Thread Rating:
  • 1 Vote(s) - 1 Average
  • 1
  • 2
  • 3
  • 4
  • 5
Why are triggers in MS instead of musical divisions?
#1
Just what the thread subject says. It seems like it would make more sense to be fractions of the row length with something like 10 being 1/16 of the row length and no repeats. While something like 52 would be 5/16 of the patterns row length and 2 repeats. And F0 would be just "ON" for the duration of the row.
Reply
#2
I do not find it as obvious as it seems to appear. For me it comes down to the distinction between triggers and gates. I'm aware they are often interchanged in their use and they are similar. But at the end of the day I want triggers to be short and their duration independent of my music timing. For gates I'm 100% percent with you. Their duration should be related to the music in almost all cases I can think of.

Which kind of canonically leads to some form of feature request to have gates with musically determined duration on top of the current trigger oriented options.

Does that make sense?
If yes I'd repost it under feature requests.

Kind regards,
Michael
Reply
#3
Practically it doesn't really matter in most cases:
If you trigger a drum, it doesn't matter. If you fire an envelope it doesn't matter. If you play notes without anything, then the durations are so short anyway that it would be difficult to hear the difference anyway (except for if you sequence in 10 BPM) . And if it would be really needed, then you might want to involve tables, or use the kill command.

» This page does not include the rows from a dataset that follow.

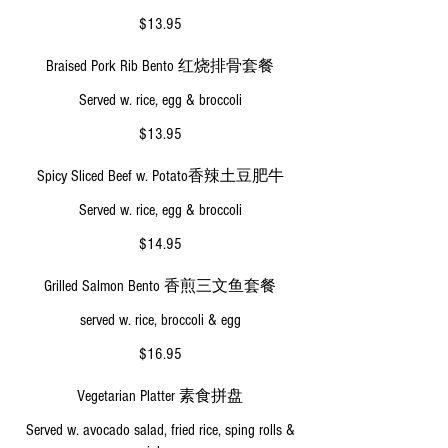
$13.95
Braised Pork Rib Bento 红烧排骨套餐
Served w. rice, egg & broccoli
$13.95
Spicy Sliced Beef w. Potato香辣土豆肥牛
Served w. rice, egg & broccoli
$14.95
Grilled Salmon Bento 香煎三文鱼套餐
served w. rice, broccoli & egg
$16.95
Vegetarian Platter 素食拼盘
Served w. avocado salad, fried rice, sping rolls &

FE is already gate on and 00 Gate off.
Gates can be set and reset in any duration, on any step that is much more flexible than having only fixed gates for like a quart note, half a note 137 step long gates etc.

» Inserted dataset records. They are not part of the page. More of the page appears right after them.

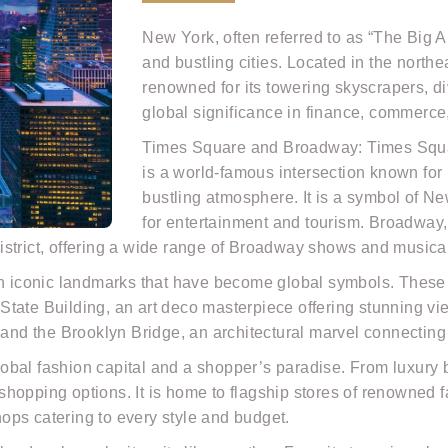
New York, often referred to as “The Big A
and bustling cities. Located in the north
renowned for its towering skyscrapers, di
global significance in finance, commerce
Times Square and Broadway: Times Square
is a world-famous intersection known for i
bustling atmosphere. It is a symbol of N
for entertainment and tourism. Broadway,
istrict, offering a wide range of Broadway shows and musica
h iconic landmarks that have become global symbols. These in
tate Building, an art deco masterpiece offering stunning vie
; and the Brooklyn Bridge, an architectural marvel connecti
obal fashion capital and a shopper’s paradise. From luxury 
f shopping options. It is home to flagship stores of renowned
ops catering to every style and budget.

In the new version that you saw most probably that some more features have been added to the trigger column. There are 2 trigger types which are 1 step and half a step long. I decided to not add more since i think the random and ratch function are much more important than gates over multiple steps that you can do anyway already.
PLEASE use the search function if something have been asked or discussed before.
Every (unnessesary) forum support means less time to develop! But of course, i am here to help!  Smile
Reply
#4
It totally matters to my ears. I’m often using the repetitions and have to figure out the milliseconds of the BPM. And if I change the BPM the whole things will sound weird. Especially for fast snare drum programming. At the moment I end up just using tables now, but when I first was learning I tried triggers. To be honest I don’t really use triggers from the pattern editor for repetitions anymore.
Reply
#5
(02-17-2021, 11:25 PM)fadeddata Wrote: It totally matters to my ears. I’m often using the repetitions and have to figure out the milliseconds of the BPM. And if I change the BPM the whole things will sound weird. Especially for fast snare drum programming. At the moment I end up just using tables now, but when I first was learning I tried triggers. To be honest I don’t really use triggers from the pattern editor for repetitions anymore.

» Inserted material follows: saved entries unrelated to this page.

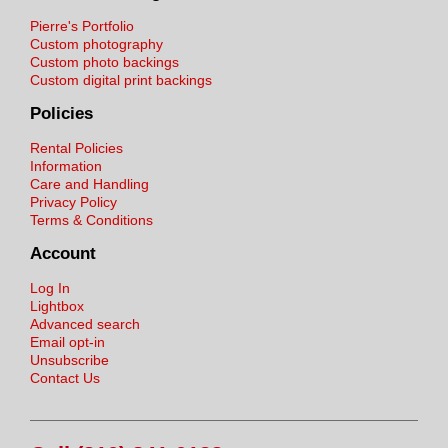
Pierre's Portfolio
Custom photography
Custom photo backings
Custom digital print backings
Policies
Rental Policies
Information
Care and Handling
Privacy Policy
Terms & Conditions
Account
Log In
Lightbox
Advanced search
Email opt-in
Unsubscribe
Contact Us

I am not talking about ratcheting, but triggerlength.
Ratcheting is a different thing and indeed must be based on the tempo. Take a look at the new version again and i think you will find what you are searching for. Wink
PLEASE use the search function if something have been asked or discussed before.
Every (unnessesary) forum support means less time to develop! But of course, i am here to help!  Smile
Reply
#6
Looking here:
https://xor-electronics.com/forum/showth...hp?tid=987

Which functionality are you referring to?
Reply
#7
(02-18-2021, 10:08 PM)fadeddata Wrote: Looking here:
https://xor-electronics.com/forum/showth...hp?tid=987

Which functionality are you referring to?

"Values in the trigger column bigger than E0 got a special function now for even and odd ratcheting, random triggers, random 'ratches', random gates based on the random ranges."
PLEASE use the search function if something have been asked or discussed before.
Every (unnessesary) forum support means less time to develop! But of course, i am here to help!  Smile
Reply
#8
Hah! Wow, what a surprise, this is exactly what I was looking for.